I’d like the output to actually show all fields, because I will likely attempt to refine the query to include other fields (there are over 40 to consider), but the most important is the group_id and my_id fields. It would be neat if we could also somehow flag why each record got picked, but that isn’t necessary.
It seems like something like this should be easy, but I have a hard time wrapping my head around how to pick from within a group_id. Thanks for your help.

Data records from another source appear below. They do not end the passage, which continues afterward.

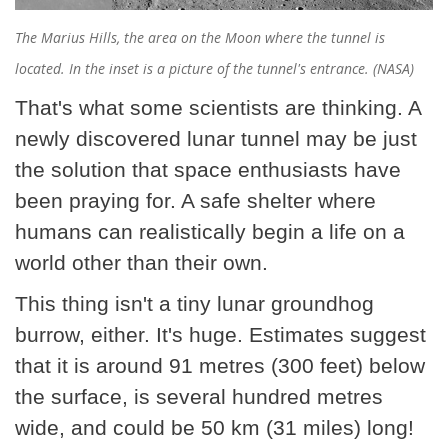
The Marius Hills, the area on the Moon where the tunnel is
located. In the inset is a picture of the tunnel's entrance. (NASA)
That's what some scientists are thinking. A
newly discovered lunar tunnel may be just
the solution that space enthusiasts have
been praying for. A safe shelter where
humans can realistically begin a life on a
world other than their own.
This thing isn't a tiny lunar groundhog
burrow, either. It's huge. Estimates suggest
that it is around 91 metres (300 feet) below
the surface, is several hundred metres
wide, and could be 50 km (31 miles) long!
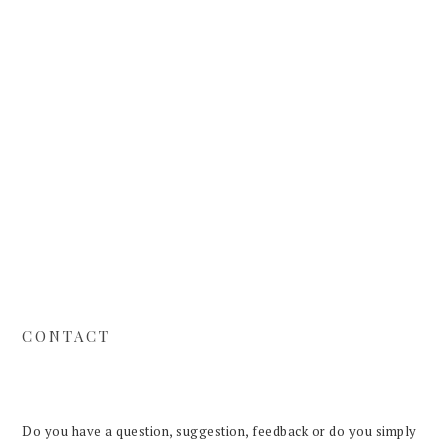
Skip
Skip
Skip
to
to
to
primary
main
footer
navigation
content
CONTACT
Do you have a question, suggestion, feedback or do you simply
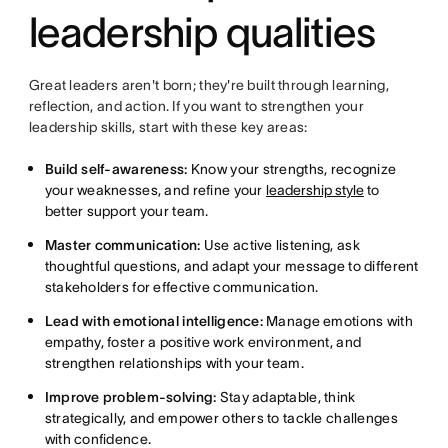
leadership qualities
Great leaders aren't born; they're built through learning,
reflection, and action. If you want to strengthen your
leadership skills, start with these key areas:
Build self-awareness:
Know your strengths, recognize
your weaknesses, and refine your
leadership style
to
better support your team.
Master communication:
Use active listening, ask
thoughtful questions, and adapt your message to different
stakeholders for effective communication.
Lead with emotional intelligence:
Manage emotions with
empathy, foster a positive work environment, and
strengthen relationships with your team.
Improve problem-solving:
Stay adaptable, think
strategically, and empower others to tackle challenges
with confidence.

You can use analytic functions for this. The trick is establishing the right variables for each condition:
select t.*
from (select t.*,
max(in_this) over (partition by group_id) as max_in_this,
min(higher_value) over (partition by group_id) as min_higher_value,
max(higher_value) over (partition by group_id) as max_higher_value,
row_number() over (partition by group_id, higher_value order by my_id) as seqnum_ghv,
min(most_recent) over (partition by group_id) as min_most_recent,
max(most_recent) over (partition by group_id) as max_most_recent,
row_number() over (partition by group_id order by most_recent) as seqnum_mr
from t
) t
where max_in_this is not null and
( (min_higher_value <> max_higher_value and seqnum_ghv = 1) or
(min_higher_value = max_higher_value and min_most_recent <> max_most_recent and seqnum_mr = 1
)
);
The third condition as stated makes no sense, but you should get the idea for how to implement this.